WHAT YOU SHOULD DO:
Count the lines below that hold the string "element". Give only that number.

Bounding box prediction data
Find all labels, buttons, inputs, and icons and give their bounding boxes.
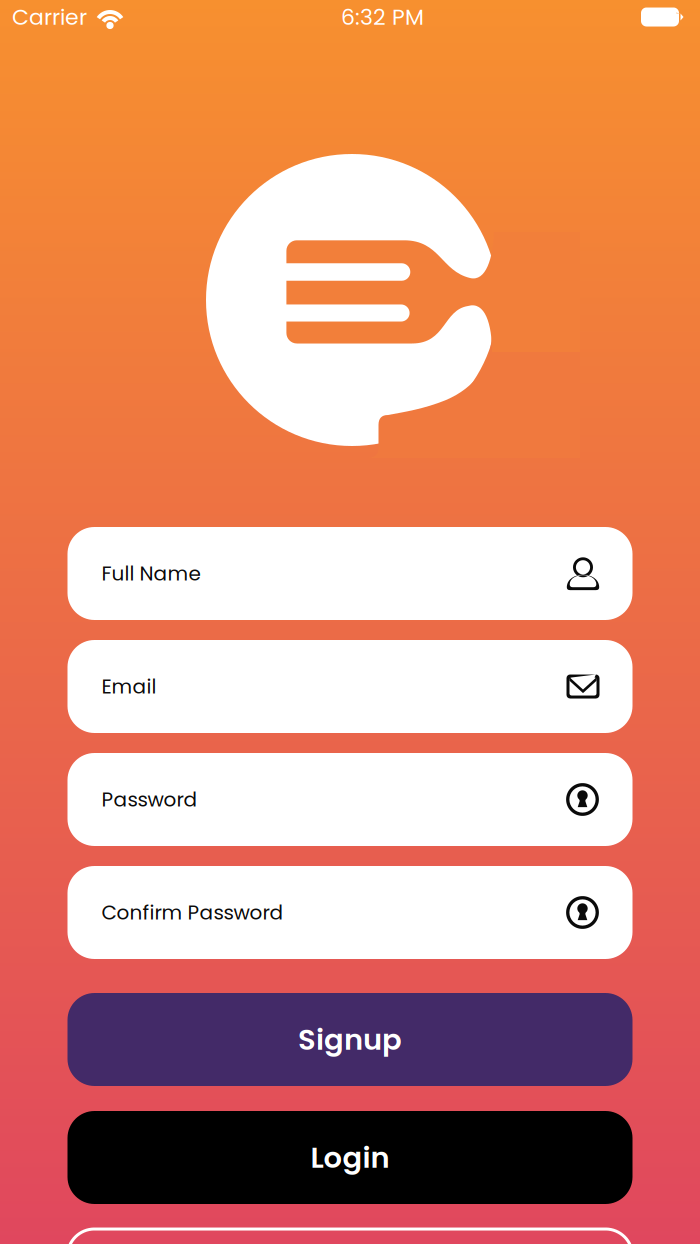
staticText: Login — [310, 1137, 390, 1178]
button[interactable]: Confirm Password — [68, 866, 632, 959]
button[interactable]: Email — [68, 640, 632, 733]
button[interactable]: Login — [68, 1111, 632, 1204]
button[interactable]: Guest — [68, 1229, 632, 1244]
staticText: 6:32 PM — [341, 2, 424, 32]
button[interactable]: Full Name — [68, 527, 632, 620]
staticText: Signup — [298, 1019, 402, 1060]
staticText: Carrier — [12, 2, 87, 32]
staticText: Confirm Password — [102, 898, 284, 926]
button[interactable]: Signup — [68, 993, 632, 1086]
staticText: Full Name — [102, 560, 200, 588]
staticText: Email — [102, 672, 156, 700]
staticText: Password — [102, 786, 198, 814]
button[interactable]: Password — [68, 753, 632, 846]
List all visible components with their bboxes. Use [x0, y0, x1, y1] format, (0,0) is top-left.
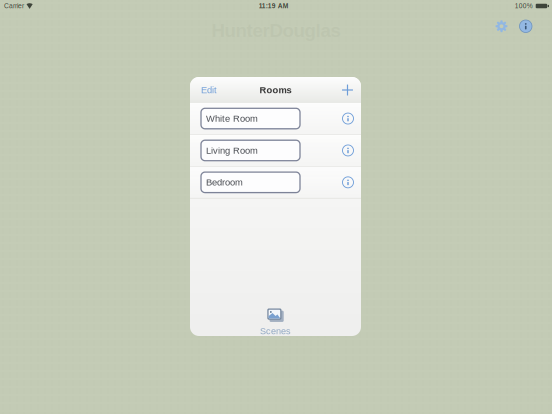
staticText: White Room [206, 113, 258, 124]
staticText: 11:19 AM [259, 2, 289, 10]
button[interactable]: Details for White Room [336, 107, 360, 130]
staticText: Scenes [260, 326, 291, 336]
button[interactable]: Details for Living Room [336, 139, 360, 162]
button[interactable]: Details for Bedroom [336, 171, 360, 194]
button[interactable]: Edit [190, 79, 224, 101]
button[interactable]: About [514, 14, 538, 38]
button[interactable]: Add room [335, 78, 361, 102]
staticText: Bedroom [206, 177, 243, 188]
staticText: Edit [201, 85, 217, 95]
button[interactable]: Bedroom [201, 172, 300, 193]
staticText: Carrier [4, 2, 24, 10]
button[interactable]: Living Room [201, 140, 300, 161]
staticText: 100% [515, 2, 533, 10]
staticText: Rooms [260, 85, 292, 95]
staticText: Living Room [206, 145, 258, 156]
button[interactable]: Settings [490, 14, 514, 38]
button[interactable]: White Room [201, 108, 300, 129]
button[interactable]: Scenes [190, 300, 361, 336]
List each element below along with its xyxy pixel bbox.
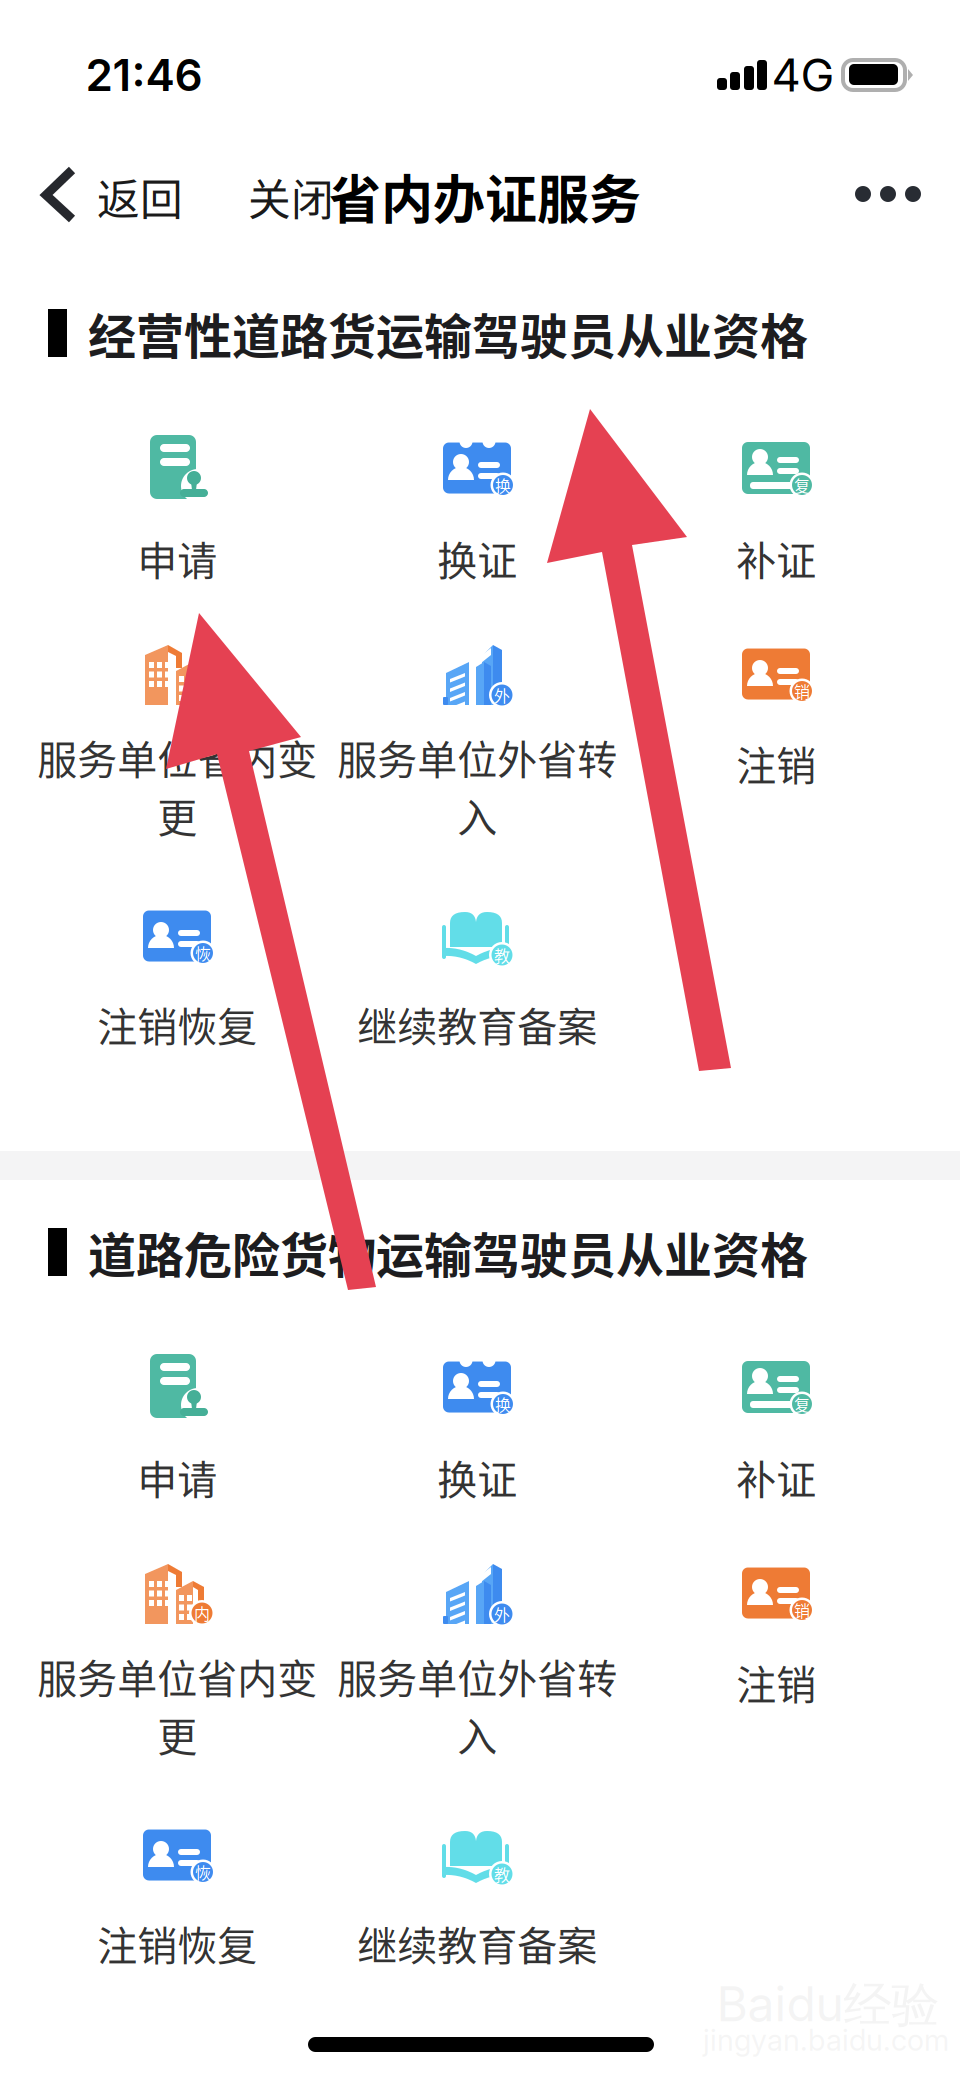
staticText: 注销 (736, 1653, 816, 1711)
button[interactable]: 申请 (0, 0, 960, 2079)
staticText: 服务单位省内变更 (37, 728, 317, 844)
button[interactable]: 注销恢复 (0, 0, 960, 2079)
staticText: 关闭 (248, 166, 334, 228)
staticText: 换证 (437, 529, 517, 587)
button[interactable]: More (0, 0, 960, 2079)
staticText: 补证 (736, 529, 816, 587)
staticText: 经营性道路货运输驾驶员从业资格 (88, 298, 808, 368)
button[interactable]: 返回 (0, 0, 960, 2079)
staticText: 外 (494, 1602, 510, 1626)
staticText: 复 (794, 1392, 810, 1416)
staticText: 注销恢复 (97, 995, 257, 1053)
button[interactable]: 申请 (0, 0, 960, 2079)
button[interactable]: 服务单位省内变更 (0, 0, 960, 2079)
button[interactable]: 服务单位省内变更 (0, 0, 960, 2079)
staticText: 注销 (736, 734, 816, 792)
staticText: 恢 (195, 1860, 211, 1884)
button[interactable]: 换证 (0, 0, 960, 2079)
staticText: 换 (495, 473, 511, 497)
button[interactable]: 注销 (0, 0, 960, 2079)
button[interactable]: 补证 (0, 0, 960, 2079)
button[interactable]: 关闭 (0, 0, 960, 2079)
button[interactable]: 服务单位外省转入 (0, 0, 960, 2079)
staticText: 服务单位外省转入 (337, 728, 617, 844)
staticText: 复 (794, 473, 810, 497)
staticText: 服务单位省内变更 (37, 1647, 317, 1763)
staticText: 申请 (137, 529, 217, 587)
staticText: Baidu经验 (716, 1975, 940, 2035)
staticText: 21:46 (86, 48, 202, 102)
staticText: 教 (494, 943, 510, 967)
staticText: jingyan.baidu.com (703, 2022, 949, 2058)
staticText: 道路危险货物运输驾驶员从业资格 (88, 1217, 808, 1287)
staticText: 教 (494, 1862, 510, 1886)
staticText: 外 (494, 683, 510, 707)
staticText: 4G (772, 48, 834, 102)
button[interactable]: 注销 (0, 0, 960, 2079)
button[interactable]: 服务单位外省转入 (0, 0, 960, 2079)
button[interactable]: 继续教育备案 (0, 0, 960, 2079)
staticText: 省内办证服务 (329, 158, 641, 234)
button[interactable]: 补证 (0, 0, 960, 2079)
button[interactable]: 注销恢复 (0, 0, 960, 2079)
staticText: 补证 (736, 1448, 816, 1506)
staticText: 服务单位外省转入 (337, 1647, 617, 1763)
staticText: 换证 (437, 1448, 517, 1506)
staticText: 继续教育备案 (357, 1914, 597, 1972)
staticText: 注销恢复 (97, 1914, 257, 1972)
staticText: 继续教育备案 (357, 995, 597, 1053)
staticText: 内 (194, 1601, 210, 1625)
staticText: 恢 (195, 941, 211, 965)
button[interactable]: 继续教育备案 (0, 0, 960, 2079)
button[interactable]: 换证 (0, 0, 960, 2079)
staticText: 销 (794, 1598, 810, 1622)
staticText: 申请 (137, 1448, 217, 1506)
staticText: 换 (495, 1392, 511, 1416)
staticText: 销 (794, 679, 810, 703)
staticText: 返回 (97, 166, 183, 228)
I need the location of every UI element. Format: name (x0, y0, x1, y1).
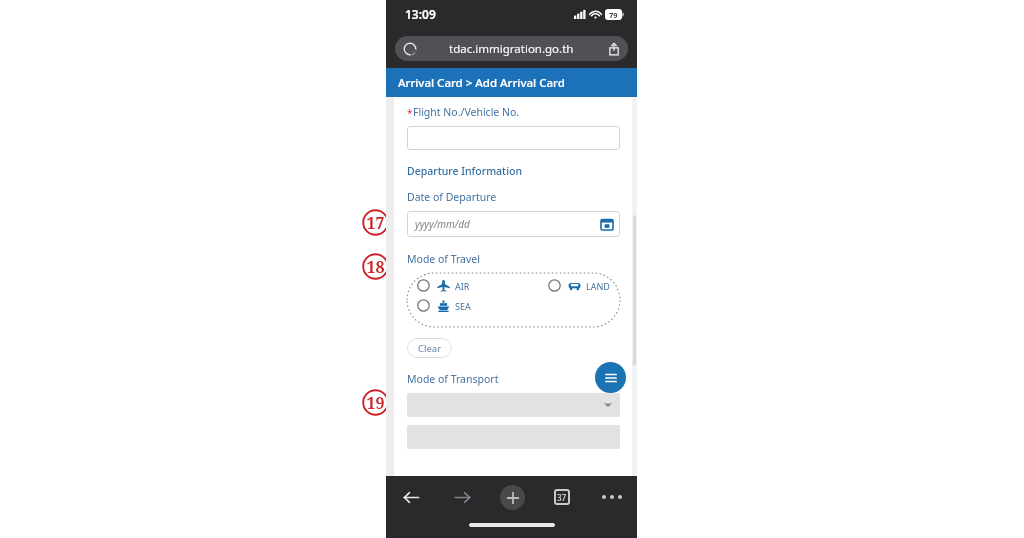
button[interactable]: AIR (417, 279, 470, 292)
button[interactable]: Open dropdown (407, 393, 620, 417)
staticText: yyyy/mm/dd (415, 217, 470, 231)
button[interactable]: Departure Information (407, 164, 522, 178)
staticText: tdac.immigration.go.th (449, 41, 574, 57)
staticText: Arrival Card > Add Arrival Card (398, 75, 565, 91)
staticText: 19 (366, 392, 385, 414)
staticText: * (407, 106, 413, 120)
other: Open dropdown (604, 401, 612, 409)
button[interactable]: Menu (595, 362, 626, 393)
staticText: Flight No./Vehicle No. (413, 105, 520, 119)
staticText: 17 (366, 212, 385, 234)
staticText: 13:09 (405, 6, 436, 22)
button[interactable]: Page settings (395, 36, 628, 61)
button[interactable]: Tabs (554, 489, 570, 505)
button[interactable]: SEA (417, 299, 471, 312)
other: Share (607, 42, 621, 56)
button[interactable]: New tab (500, 485, 525, 510)
button[interactable]: LAND (548, 279, 610, 292)
staticText: 37 (557, 492, 567, 503)
staticText: Clear (418, 342, 442, 355)
other: Page settings (402, 41, 418, 57)
staticText: LAND (586, 280, 610, 292)
staticText: 79 (609, 10, 618, 20)
staticText: Mode of Transport (407, 372, 499, 386)
button[interactable]: More options (600, 488, 624, 506)
button[interactable]: Forward (437, 489, 487, 506)
button[interactable]: yyyy/mm/dd (407, 211, 620, 237)
staticText: Date of Departure (407, 190, 497, 204)
button[interactable]: Clear (407, 338, 452, 358)
other: Pick date (601, 218, 613, 230)
button[interactable]: Arrival Card > Add Arrival Card (386, 68, 637, 97)
staticText: Mode of Travel (407, 252, 480, 266)
staticText: AIR (455, 280, 470, 292)
staticText: SEA (455, 300, 471, 312)
staticText: 18 (366, 256, 385, 278)
button[interactable]: Back (386, 489, 437, 506)
button[interactable] (407, 126, 620, 150)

RESPONSE:
2